To do: Write again exactly the lines in the listing below, starting at the line with "I thought you" and ending at the line with "And kindle in our breasts t", both included. Pictures are not copied.

####################

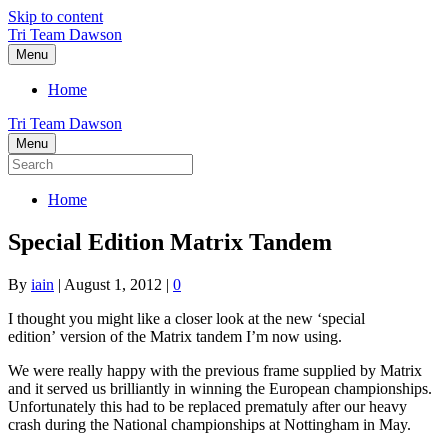
Skip to content
Tri Team Dawson
Menu
Home
Tri Team Dawson
Menu
Home
Special Edition Matrix Tandem
By
iain
|
August 1, 2012
|
0
I thought you might like a closer look at the new ‘special
edition’ version of the Matrix tandem I’m now using.
We were really happy with the previous frame supplied by Matrix
and it served us brilliantly in winning the European championships.
Unfortunately this had to be replaced prematuly after our heavy
crash during the National championships at Nottingham in May.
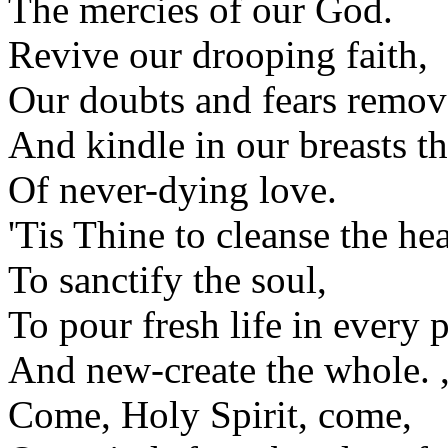
The mercies of our God.
Revive our drooping faith,
Our doubts and fears remov
And kindle in our breasts t
Of never-dying love.
'Tis Thine to cleanse the hea
To sanctify the soul,
To pour fresh life in every p
And new-create the whole. 
Come, Holy Spirit, come,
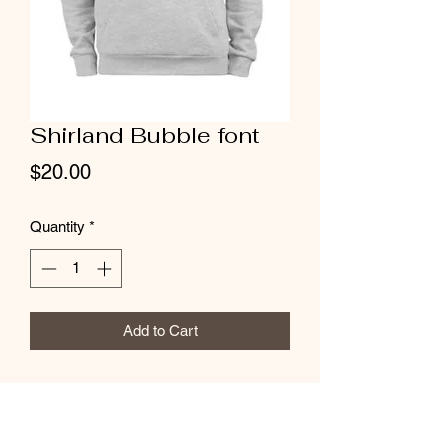
Shirland Bubble font
Price
$20.00
Quantity
*
Add to Cart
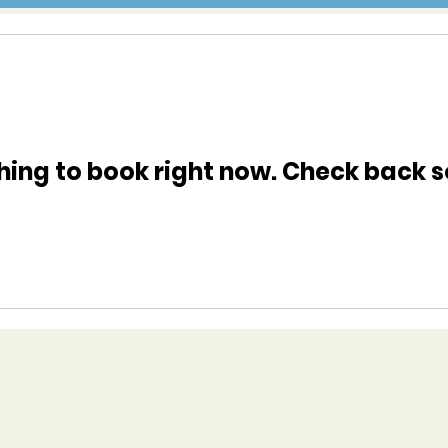
hing to book right now. Check back s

####################

Result of the exercise:
I thought you might like a closer look at the new ‘special
edition’ version of the Matrix tandem I’m now using.
We were really happy with the previous frame supplied by Matrix
and it served us brilliantly in winning the European championships.
Unfortunately this had to be replaced prematuly after our heavy
crash during the National championships at Nottingham in May.
The mercies of our God.
Revive our drooping faith,
Our doubts and fears remov
And kindle in our breasts t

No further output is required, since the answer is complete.